An example of the raw data is shown in the attachement.

I want to increase a counter for each "pulse" in the graph

What would be a good strategy for detecting the puses? I guess a good strart could be to make a moveing average to reduce the noice?

I want to increase a counter for each "pulse" in the graph

Please define "pulse".

This doesn't make much sense:

I am reading a dial that can move in the range very quickly to very slow by using a IR sensor

Please post a circuit diagram and illustration to explain what you are doing. There may be a much better way to get the readings you want.

A typical way of cleaning up an analog signal is by feeding it through a Schmitt trigger.

About your graph (posted here so others don't have to download it):


It is completely meaningless without units at the axis, nor an indication of what in this graph would constitute "pulse".

The unit on the other axis is time. The idea is to trigger each puls and send a message to an MQTT broker. If the pulses are to frequent, it may be more suitable to send every 10:th or 100 pulse by MQTT

The unit on the other axis is time.

Please try to make some sense! 2500 to 5000 seconds, minutes, hours or days?

WHAT IS A PULSE?

Hint: if you can't explain to humans what you are trying to do, you will have no luck at all teaching the computer to do it.

A pulse would be every time the curve changes from a positive derivate to a negative with respect to time.
I only need to know when this happens and send a MQTT message. I want to have an algoritm that can identify when this happens, and the algoritm must be able to work with really slow changes, like one change from positive to negative derivate every 30 minutes, as well as when this change will happen 10 or 100 times per second.

A pulse would be every time the curve changes from a positive derivate to a negative with respect to time.

That is true for all the narrow spikes in the graph.

patikpatrik:
The unit on the other axis is time. The idea is to trigger each puls and send a message to an MQTT broker. If the pulses are to frequent, it may be more suitable to send every 10:th or 100 pulse by MQTT

How many pulses do you see in the picture, 15, 100, 300?

I am reading a dial

Use a shaft encoder instead.

Between time ~ 2700 and time ~ 4200 I would say that there are 13 pulses

I can not phyically change the meter, so the available mesurement technologies are very limited. It is possible to use an image analysing technology - this works OK, but is slow and require recalibration if the camera is just slightly moved

A median filter is good for removing extreme values.
Load your dataset into Python or whatever and play around with some filters.

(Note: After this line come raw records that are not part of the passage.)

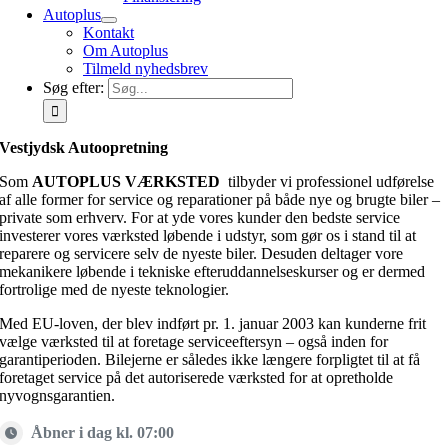
Autoplus
Kontakt
Om Autoplus
Tilmeld nyhedsbrev
Søg efter:
Vestjydsk Autoopretning
Som
AUTOPLUS VÆRKSTED
tilbyder vi professionel udførelse
af alle former for service og reparationer på både nye og brugte biler –
private som erhverv. For at yde vores kunder den bedste service
investerer vores værksted løbende i udstyr, som gør os i stand til at
reparere og servicere selv de nyeste biler. Desuden deltager vore
mekanikere løbende i tekniske efteruddannelseskurser og er dermed
fortrolige med de nyeste teknologier.
Med EU-loven, der blev indført pr. 1. januar 2003 kan kunderne frit
vælge værksted til at foretage serviceeftersyn – også inden for
garantiperioden. Bilejerne er således ikke længere forpligtet til at få
foretaget service på det autoriserede værksted for at opretholde
nyvognsgarantien.
Åbner i dag kl. 07:00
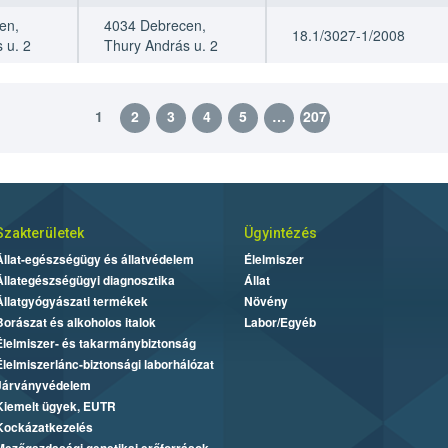
en,
4034 Debrecen,
18.1/3027-1/2008
 u. 2
Thury András u. 2
1
2
3
4
5
…
207
Szakterületek
Ügyintézés
Állat-egészségügy és állatvédelem
Élelmiszer
Állategészségügyi diagnosztika
Állat
Állatgyógyászati termékek
Növény
Borászat és alkoholos italok
Labor/Egyéb
Élelmiszer- és takarmánybiztonság
Élelmiszerlánc-biztonsági laborhálózat
Járványvédelem
Kiemelt ügyek, EUTR
Kockázatkezelés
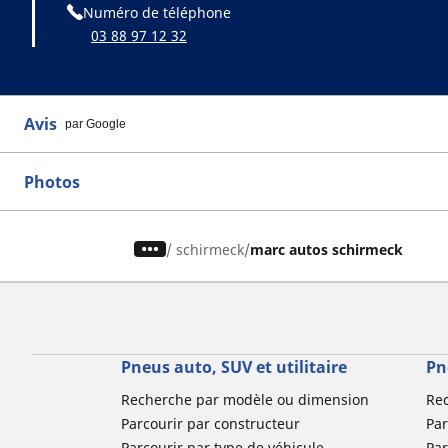
Numéro de téléphone
03 88 97 12 32
Avis
par Google
Photos
/
schirmeck
marc autos schirmeck
Pneus auto, SUV et utilitaire
Pn
Recherche par modèle ou dimension
Re
Parcourir par constructeur
Par
Parcourir par type de véhicule
Par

What is the time scale, really?

To clean up a signal like this there are two options: software and hardware. It's pretty noisy so I think your best bet is starting the cleanup in hardware and finishing up in software.

Also what is the y axis? Some kind of voltage level? If so, how much? What is the difference between the high and the low value? What is this "dial" exactly? Any offset/bias voltage in the signal?

Maybe you can clean up the signal by connecting a small cap - or a large RC value, depending on the time scale (milliseconds, hours? Makes a big difference). Or a cap to take care of most spikes, then a Schmitt trigger to make it a nice square wave, and finally software to filter out the very narrow peaks.

Now if you start answering ALL the questions we have posed, plus images of your mysterious installation and a complete circuit diagram of it, we'd be getting a lot further much faster.

The Y value is a 3.3V sensor connected to the arduino analog in (ESP32) -> so the Y values are in integer (~3,3V/4095)

It is a black dial on a white background, and I simply put an IR line tracker on top of the dial - the voltage out from the tracker is connected to the analog in on hte ESP32

Is it possible to make a hardware clean up of the signal, when the "pulse" time can vary from say 100 mS to 30 minutes?

As long as you can define what voltage is to be seen as "high" and what voltage as "low" you can use a Schmitt trigger or comparator to count pulses.

First of all you should ask yourself, where does all the noise come from, and how can I possibly prevent it from coming into my system in the first place?

Secondly, it seems that the signal varies over just about 30 ADC points, so about 25 mV between a high and low, on a bias of about 2.7V. That's an awfully small signal, and something that you seriously have to improve upon to stand a chance of reliable detection.